Amelia rubbed her temples. "You understand I can't authorize this kind of payment on my own."
"Obviously." His tone was polite, almost amused. "You have twenty-four hours to bring it to your executives. After that, my offer expires. Not because I'll leak anything—but because the value of this data changes every day it remains unpatched."

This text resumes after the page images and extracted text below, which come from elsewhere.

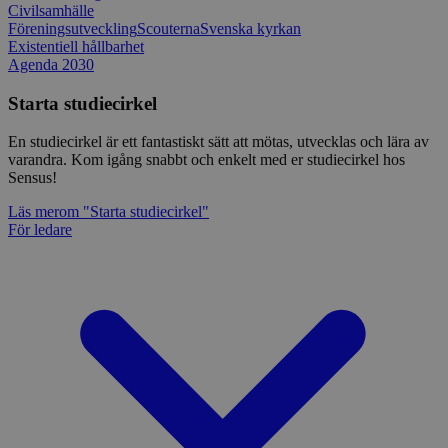
Civilsamhälle
Föreningsutveckling
Scouterna
Svenska kyrkan
Existentiell hållbarhet
Agenda 2030
Starta studiecirkel
En studiecirkel är ett fantastiskt sätt att mötas, utvecklas och lära av
varandra. Kom igång snabbt och enkelt med er studiecirkel hos
Sensus!
Läs mer
om "Starta studiecirkel"
För ledare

Her eyes narrowed. "That sounds a lot like a threat."
"Think of it as a deadline," he replied, the chibi avatar giving a mock bow. "Even good deals come with one."
Amelia stared at the screen, her reflection faintly visible in the glow. She wanted to hate this man—this faceless prodigy who had exposed the flaws in her fortress—but deep down, a small part of her admired his nerve.
She finally sighed. "Fine. You'll have your answer by tomorrow."
"Perfect."
The avatar hopped off its cube, dusting invisible lint from its sleeves. "Before I go, just so you know—this meeting deletes itself completely once I disconnect."
"And if I recorded it?" she asked, half testing him.
The avatar chuckled, eyes narrowing into cheerful crescents. "Then I'd know exactly where to start patching next time."
The feed cut instantly.
The program vanished from her desktop as if it had never existed, leaving only a faint hum from the laptop's fan.
Dr. Amelia Rhodes sat there in silence, staring at the blank screen.
Then, in a voice barely above a whisper, she said, "Who the hell are you, NovaSec?"